When Mr Calixto Tay Wei Kiat graduated with the highest distinction from Singapore Management University three years ago, a multinational tech company offered him a job with a starting pay of $7,000. He turned it down.
"I did not want to regret not exploring my own path, and trying things out on my own first," he said.
Today, Mr Tay, 28, who studied information systems management, is co-founder of mobile app development house Originally Us. It has created more than 30 apps for clients since it started in 2014.
One of its most successful apps is SG BusLeh, which gives the arrival times and locations of buses.The free app has almost 200,000 downloads and is the third highest-rated transportation app in the Android store here, after Grab and Uber.
Originally Us is now making profits and has 10 staff, including those at its Vietnam office, which opened last year.
"My goal now is to build something that can reach out and impact more people, even overseas," said Mr Tay, who picked the name Calixto as his wife is called Calista.

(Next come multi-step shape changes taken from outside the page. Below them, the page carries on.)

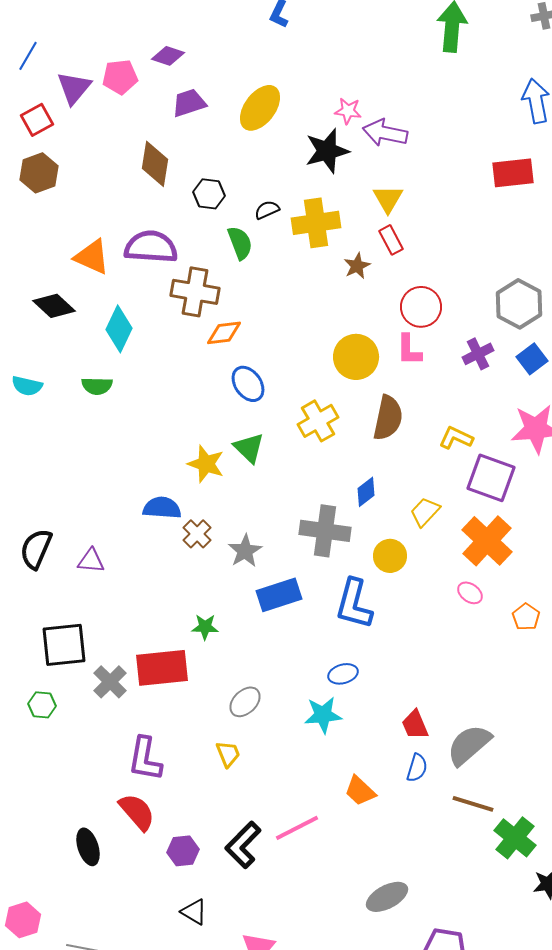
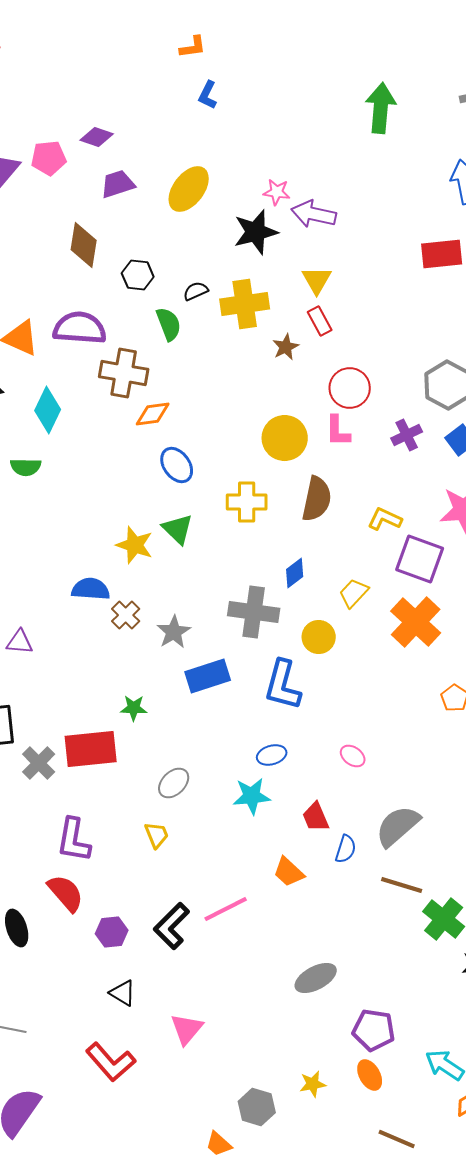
yellow cross: (318, 421) -> (247, 502), turned 30
pink ellipse: (470, 593) -> (353, 756), moved
red trapezoid: (415, 725) -> (316, 817), moved

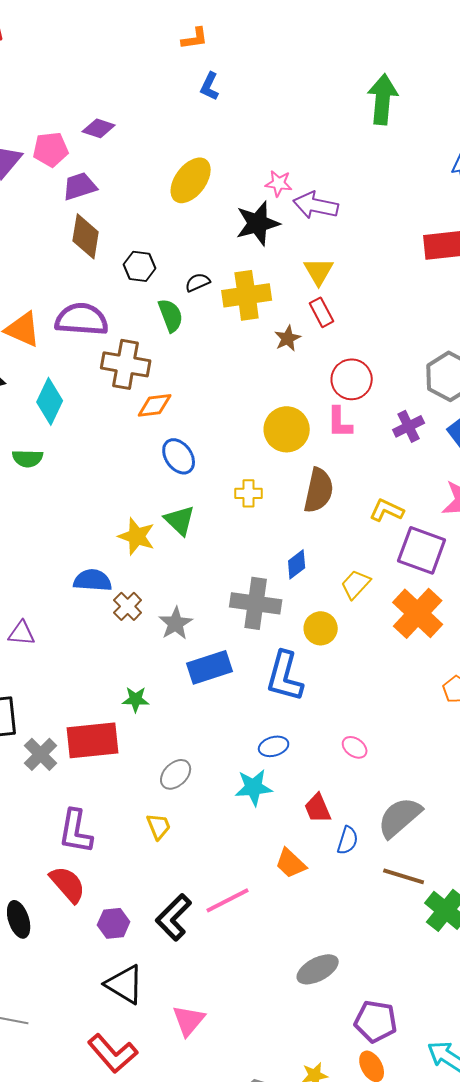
purple trapezoid: (118, 184) -> (80, 186), moved
yellow cross: (247, 502) -> (249, 493), size x0.7
black triangle: (123, 993) -> (125, 984), size x1.5

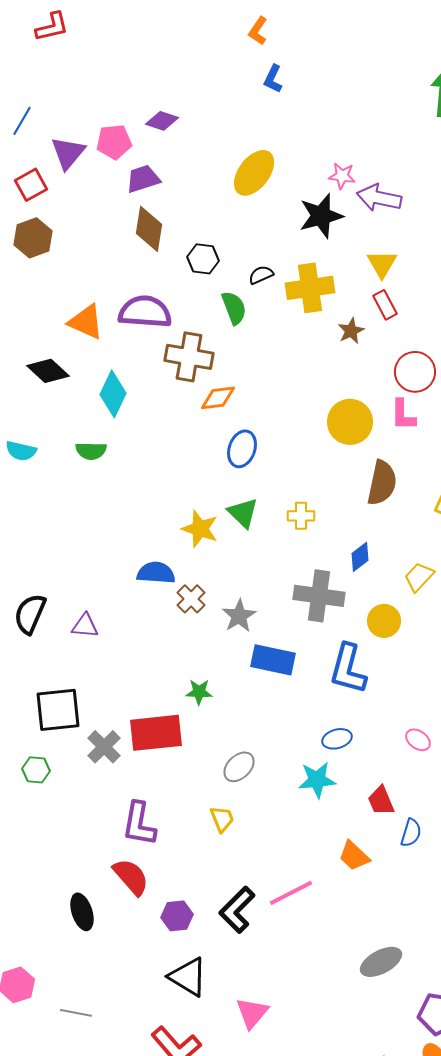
orange L-shape: (195, 38) -> (258, 31), turned 132
blue ellipse: (179, 456) -> (242, 449), turned 54
yellow cross: (249, 493) -> (301, 516), moved
blue rectangle: (210, 667) -> (273, 660), turned 30

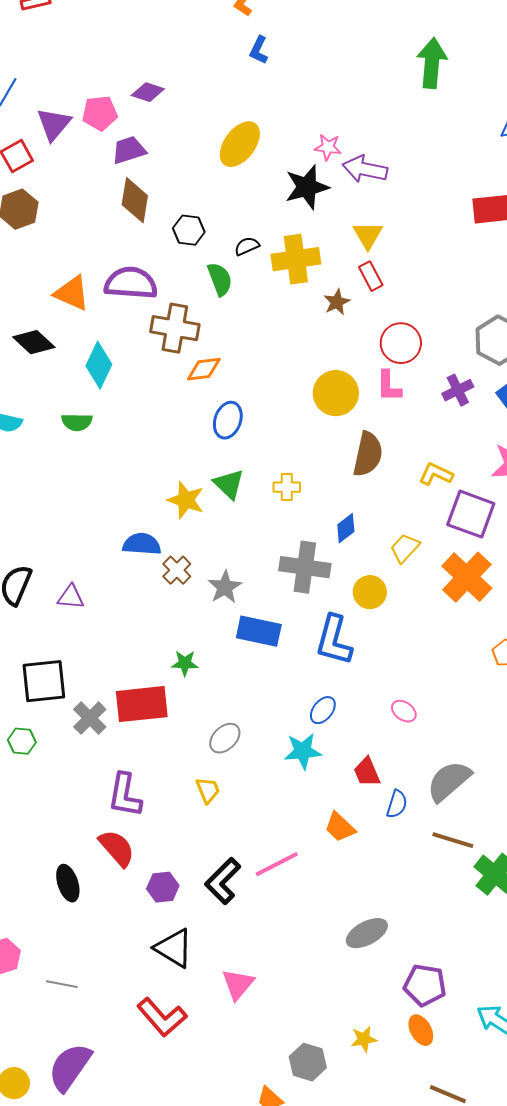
blue ellipse: (337, 739) -> (323, 710), turned -36

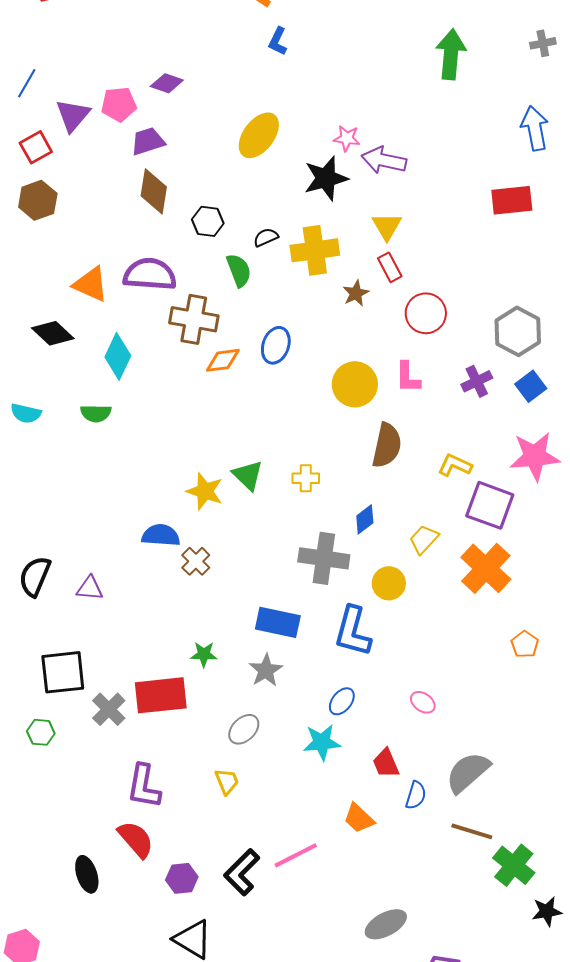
red circle: (401, 343) -> (426, 313), moved
blue ellipse: (228, 420) -> (276, 345), moved
gray star: (225, 587) -> (266, 670), moved

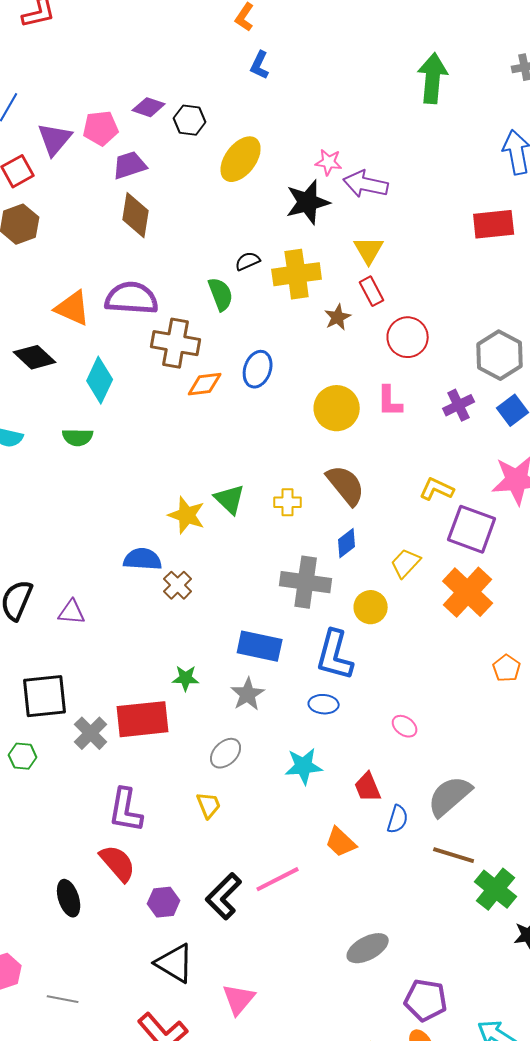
black hexagon: (208, 221) -> (190, 120), moved
brown semicircle: (387, 445) -> (346, 485), moved, turned -51
blue ellipse: (342, 701) -> (324, 704), moved, turned 56

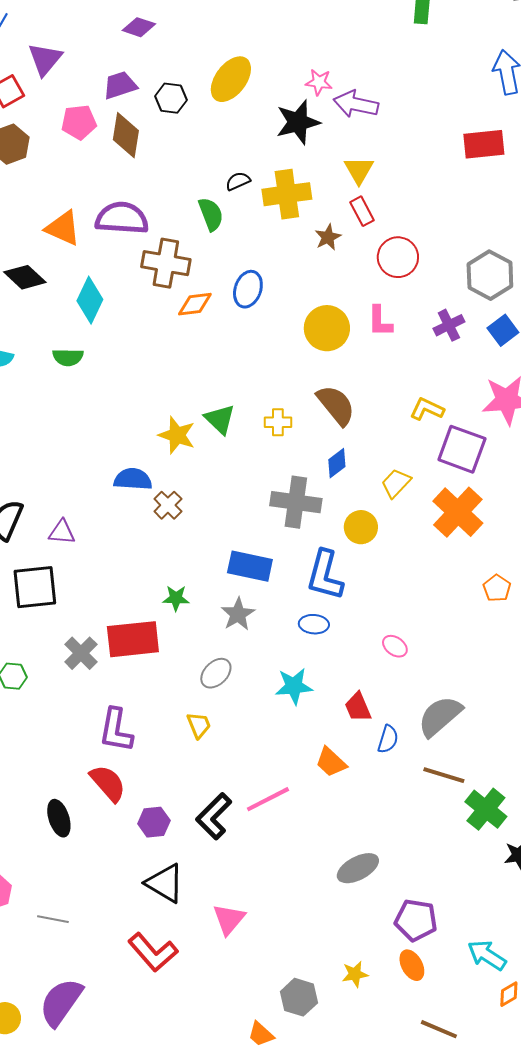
black hexagon: (190, 120) -> (171, 98), moved
pink pentagon: (101, 128) -> (79, 122), moved
black square: (45, 696) -> (35, 587), moved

His interest in software design started at the then Chinese High School, where students had to learn programming. He developed a program like Google Docs to enable his classmates and him to edit the same document at the same time.
"Learning to code allows us to use technology to solve a specific problem - not just for you, but for the people around you who face the same problem," he said.
In 2014, Mr Tay won the IT Youth Award, given by the Singapore Computer Society, for Oompr!, a social marketplace which has since closed down.
His latest app is HoiPOS, a mobile point-of-sale (POS) system for food and beverage establishments which collects data such as the average time required to prepare each food item. "We wanted to create a POS system which gives insights to help businesses make better decisions, such as in allocating their labour and resources," he said.
The app is used by Caffebene, a South Korean cafe chain that has a store at VivoCity.
An interest in coding has served Mr Tay well. He said: "Coding may be seen as something nerdy, or uncool. But increasingly, with the prevalence of the smartphone and the Internet, we see the value and impact it has in solving problems in everyday life."